What cpu costing buys us?
March 25, 2005 - 12pm Central time zone
Reviewer: Mikito Harakiri
Before, a mesure of execution cost was the number of buffer gets. Very simple and clear model from
performance analyst perspective. Now we have extra column with a number in units I have no idea
about. Now I have to do twice a work in order to understand optimizer decision.
On practical side, did CPU costing solve any of the fundamental optimimisation problems (predicate
corellation, complex predicate selectivity estimate, etc)? It did not.
I suspect a miniscule performance improvements that people see in the benchmarks is attributed
solely to clever predicate order evaluation. Can predicate order evaluation be implemented outside
of CPU costing model? I bet it can.
cpu cost in 10g
March 25, 2005 - 10pm Central time zone
Reviewer: Sam
you say, *in 10g, cpu costing is "on" *. However, as a DBA I have to gather system stats for CBO to
use cpu data? right. or does oracle collect cpu information like speed etc automatically in 10g?

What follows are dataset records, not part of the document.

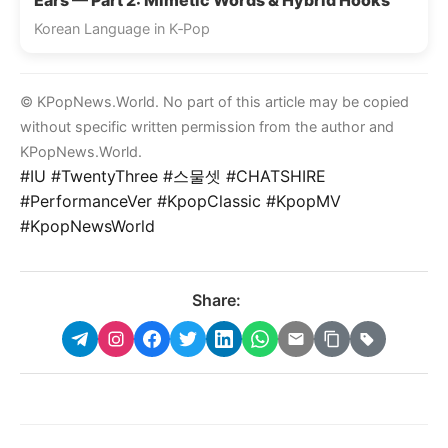
Korean Language in K‑Pop
© KPopNews.World. No part of this article may be copied
without specific written permission from the author and
KPopNews.World.
#IU #TwentyThree #스물셋 #CHATSHIRE
#PerformanceVer #KpopClassic #KpopMV
#KpopNewsWorld
Share:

could you clarify where does CBO get cpu cost info? Thanks.
Followup March 26, 2005 - 9am Central time zone:
if you query sys.aux_stats$
you'll see where it gets them from by default, gathering system statistics places it's results
there.
CPUSPEEDNW vs CPUSPEED
March 26, 2005 - 11am Central time zone
Reviewer: Alberto Dell'Era from Milan, Italy
May you please clarify what's the meaning of CPUSPEEDNW vs CPUSPEED ?
By reading the docs for dbms_stats.gather_system_stats:
http://download-west.oracle.com/docs/cd/B14117_01/appdev.101/b10802/d_stats.htm#1036402
I've understood (please correct me if i'm wrong) that CPUSPEEDNW is the cpu speed "No Workload", so
to-be-collected when the instance is idle (my interpretation of "Oracle recommends to run
GATHER_SYSTEM_STATS ('noworkload') after creation of the database and tablespaces").
CPUSPEED is the cpu speed to-be-collected when the instance is busy servicing a representative
workload (by choosing INTERVAL or START|STOP).
But how can the cpu speed be different - shouldn't this produce the same value (+- the statistical
error in the estimation algorithm of course - so better said, E[CPUSPEEDNW] = E[CPUSPEED]) ?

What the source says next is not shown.